Begin at the line containing "er dort etwas" in the data below and go on through the line containing "Der Rapport besteht", repeating each line exactly; include both ends and no other line.

*** Opening Supplied material ***

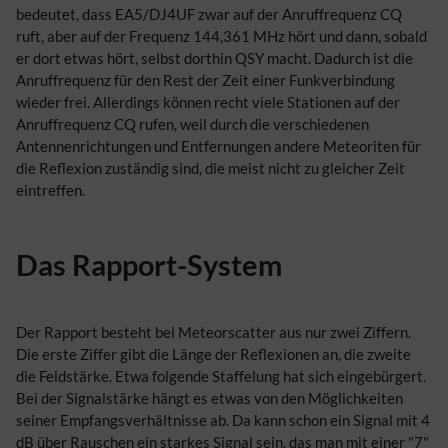
bedeutet, dass EA5/DJ4UF zwar auf der Anruffrequenz CQ
ruft, aber auf der Frequenz 144,361 MHz hört und dann, sobald
er dort etwas hört, selbst dorthin QSY macht. Dadurch ist die
Anruffrequenz für den Rest der Zeit einer Funkverbindung
wieder frei. Allerdings können recht viele Stationen auf der
Anruffrequenz CQ rufen, weil durch die verschiedenen
Antennenrichtungen und Entfernungen andere Meteoriten für
die Reflexion zuständig sind, die meist nicht zu gleicher Zeit
eintreffen.
Das Rapport-System
Der Rapport besteht bei Meteorscatter aus nur zwei Ziffern.
Die erste Ziffer gibt die Länge der Reflexionen an, die zweite
die Feldstärke. Etwa folgende Staffelung hat sich eingebürgert.
Bei der Signalstärke hängt es etwas von den Möglichkeiten
seiner Empfangsverhältnisse ab. Da kann schon ein Signal mit 4
dB über Rauschen ein starkes Signal sein, das man mit einer "7"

*** Closing Supplied material ***

◆ Final answer:
er dort etwas hört, selbst dorthin QSY macht. Dadurch ist die
Anruffrequenz für den Rest der Zeit einer Funkverbindung
wieder frei. Allerdings können recht viele Stationen auf der
Anruffrequenz CQ rufen, weil durch die verschiedenen
Antennenrichtungen und Entfernungen andere Meteoriten für
die Reflexion zuständig sind, die meist nicht zu gleicher Zeit
eintreffen.
Das Rapport-System
Der Rapport besteht bei Meteorscatter aus nur zwei Ziffern.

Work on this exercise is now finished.